I feel obligated to advertise this here for highly obvious reasons:
It’s a veena arangetram (debut concert) with my guru Shri. Neyveli Narayanan on mrudangam. As I have said earlier, the veena as such is a dying art form. Not enough people are interested in listening to veena concerts; this is because the subtleties and nuances of veena playing are best conveyed without amplification, and thus require a highly trained ear. The result is that only the true cognoscenti will attend veena concerts, and these are naturally very few in number. In spite of this, modern veenas are amplified (see vainikas such as Rajesh Vaidya and Jayanthi Kumaresh), and hardcore rasikas will say what I mentioned a sentence earlier – that the subtleties are lost. Not enough students are interested in learning veena too – and this makes sense given what I said above. If you are going to choose an instrument to learn, might as well choose one that gets you a good audience and a decent amount of attention! This was not always the case, however. If you look at ancient texts in music, the veena is one of the oldest instruments in India, and thus was given more prominence than even vocal music! In fact, it used to be the goal of vocalists to emulate veena players even as late as the early 20th century (e.g. the whole Dhannamal school).
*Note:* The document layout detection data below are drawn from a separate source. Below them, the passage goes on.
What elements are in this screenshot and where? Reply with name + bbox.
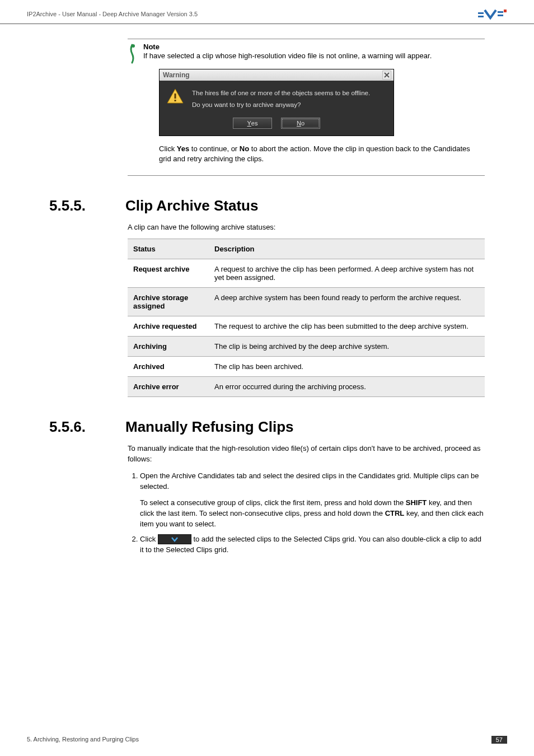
note-text: If have selected a clip whose high-resol… (143, 51, 479, 61)
section-number: 5.5.6. (49, 418, 111, 436)
svg-point-5 (132, 44, 135, 48)
note-block: Note If have selected a clip whose high-… (128, 39, 485, 176)
list-item: Open the Archive Candidates tab and sele… (140, 471, 485, 529)
steps-list: Open the Archive Candidates tab and sele… (128, 471, 485, 555)
warning-line2: Do you want to try to archive anyway? (192, 99, 370, 111)
warning-dialog: Warning (159, 69, 394, 136)
svg-rect-6 (175, 94, 176, 99)
footer-page: 57 (491, 736, 507, 744)
footer-chapter: 5. Archiving, Restoring and Purging Clip… (27, 736, 139, 744)
status-table: Status Description Request archive A req… (128, 239, 485, 397)
svg-rect-1 (478, 16, 484, 17)
list-item: Click to add the selected clips to the S… (140, 534, 485, 556)
info-icon (128, 43, 138, 68)
no-button[interactable]: No (281, 118, 320, 129)
svg-rect-0 (478, 12, 484, 14)
table-row: Archive storage assigned A deep archive … (128, 287, 485, 316)
table-row: Archiving The clip is being archived by … (128, 336, 485, 356)
warning-line1: The hires file of one or more of the obj… (192, 87, 370, 99)
page-header: IP2Archive - User Manual - Deep Archive … (0, 0, 534, 24)
evs-logo (478, 8, 507, 20)
section-title: Manually Refusing Clips (125, 418, 294, 436)
table-row: Archive requested The request to archive… (128, 316, 485, 336)
close-icon[interactable] (382, 71, 391, 80)
table-row: Archived The clip has been archived. (128, 356, 485, 376)
svg-rect-2 (498, 11, 503, 13)
section-555-intro: A clip can have the following archive st… (128, 222, 485, 233)
table-header-desc: Description (209, 239, 485, 259)
add-down-button[interactable] (158, 534, 191, 544)
table-row: Archive error An error occurred during t… (128, 376, 485, 396)
svg-rect-4 (504, 10, 507, 12)
note-continue-text: Click Yes to continue, or No to abort th… (159, 144, 479, 164)
svg-rect-3 (498, 15, 503, 16)
note-label: Note (143, 43, 479, 51)
warning-title: Warning (163, 71, 190, 79)
warning-triangle-icon (166, 87, 184, 105)
section-556-intro: To manually indicate that the high-resol… (128, 444, 485, 465)
warning-titlebar: Warning (160, 69, 394, 81)
header-title: IP2Archive - User Manual - Deep Archive … (27, 11, 198, 17)
svg-rect-7 (175, 100, 176, 101)
table-header-status: Status (128, 239, 209, 259)
section-555-heading: 5.5.5. Clip Archive Status (49, 197, 485, 214)
yes-button[interactable]: Yes (233, 118, 272, 129)
section-556-heading: 5.5.6. Manually Refusing Clips (49, 418, 485, 436)
section-number: 5.5.5. (49, 197, 111, 214)
page-footer: 5. Archiving, Restoring and Purging Clip… (27, 736, 507, 744)
section-title: Clip Archive Status (125, 197, 258, 214)
table-row: Request archive A request to archive the… (128, 259, 485, 287)
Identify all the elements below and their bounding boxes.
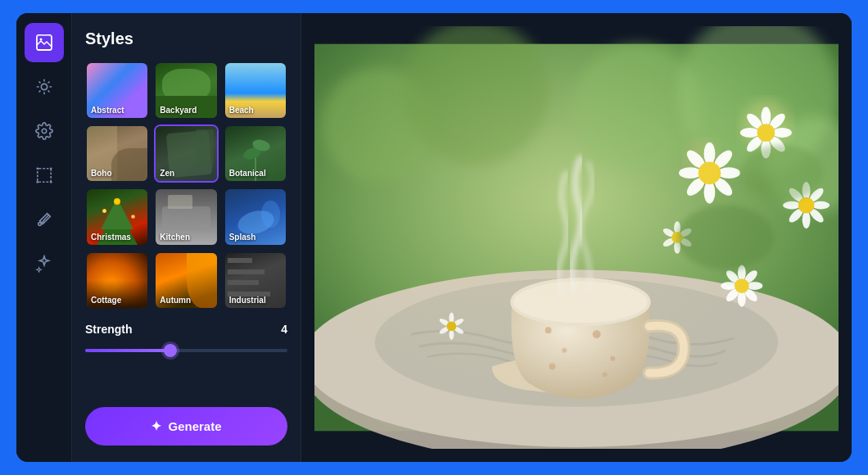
style-cottage[interactable]: Cottage xyxy=(85,251,149,310)
style-cottage-label: Cottage xyxy=(91,296,121,305)
style-boho[interactable]: Boho xyxy=(85,124,149,183)
slider-track xyxy=(85,349,287,352)
app-window: Styles Abstract Backyard Beach xyxy=(16,13,852,462)
sidebar-icon-adjust[interactable] xyxy=(25,67,64,106)
style-splash-label: Splash xyxy=(229,233,256,242)
sidebar-icon-settings[interactable] xyxy=(25,111,64,151)
slider-fill xyxy=(85,349,170,352)
svg-point-7 xyxy=(36,181,38,183)
slider-thumb[interactable] xyxy=(164,344,177,357)
style-boho-label: Boho xyxy=(91,169,112,178)
style-abstract[interactable]: Abstract xyxy=(85,61,149,120)
preview-image xyxy=(314,26,839,449)
svg-rect-83 xyxy=(314,44,839,432)
strength-section: Strength 4 xyxy=(85,323,287,359)
strength-slider[interactable] xyxy=(85,342,287,359)
sidebar-icon-selection[interactable] xyxy=(25,156,64,195)
strength-value: 4 xyxy=(281,323,287,336)
style-abstract-label: Abstract xyxy=(91,106,124,115)
style-christmas[interactable]: Christmas xyxy=(85,188,149,246)
generate-button[interactable]: ✦ Generate xyxy=(85,407,287,446)
style-autumn-label: Autumn xyxy=(160,296,191,305)
generate-label: Generate xyxy=(168,419,221,433)
style-backyard[interactable]: Backyard xyxy=(154,61,218,120)
sidebar xyxy=(16,13,72,462)
style-botanical[interactable]: Botanical xyxy=(224,124,287,183)
style-beach-label: Beach xyxy=(229,106,254,115)
style-kitchen[interactable]: Kitchen xyxy=(154,188,218,246)
style-autumn[interactable]: Autumn xyxy=(154,251,218,310)
svg-point-2 xyxy=(41,84,47,89)
style-industrial-label: Industrial xyxy=(229,296,266,305)
sparkle-icon: ✦ xyxy=(151,418,161,434)
panel-title: Styles xyxy=(85,29,287,48)
sidebar-icon-styles[interactable] xyxy=(25,23,64,62)
svg-point-5 xyxy=(36,167,38,170)
style-backyard-label: Backyard xyxy=(160,106,197,115)
style-beach[interactable]: Beach xyxy=(224,61,287,120)
style-zen[interactable]: Zen xyxy=(154,124,218,183)
svg-rect-4 xyxy=(37,169,51,183)
style-zen-label: Zen xyxy=(160,169,174,178)
sidebar-icon-effects[interactable] xyxy=(25,244,64,283)
style-christmas-label: Christmas xyxy=(91,233,131,242)
style-botanical-label: Botanical xyxy=(229,169,266,178)
strength-label: Strength xyxy=(85,323,133,336)
styles-grid: Abstract Backyard Beach xyxy=(85,61,287,310)
styles-panel: Styles Abstract Backyard Beach xyxy=(72,13,301,462)
style-industrial[interactable]: Industrial xyxy=(224,251,287,310)
sidebar-icon-draw[interactable] xyxy=(25,200,64,239)
style-splash[interactable]: Splash xyxy=(224,188,287,246)
svg-point-6 xyxy=(49,167,52,170)
preview-panel xyxy=(301,13,852,462)
style-kitchen-label: Kitchen xyxy=(160,233,190,242)
svg-point-3 xyxy=(42,129,47,133)
svg-point-8 xyxy=(49,181,52,183)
The veena is also bulky and difficult to transport, unlike other instruments (such as the violin), and lacks the versatility that the violin has (although I would desperately love for someone to prove me wrong here). What we need is another vidwan like S. Balachander to really revolutionize the art behind this ancient instrument.
That being said, major kudos to the student for choosing to pursue the art in this instrument. I’m sure this will be a wonderful concert.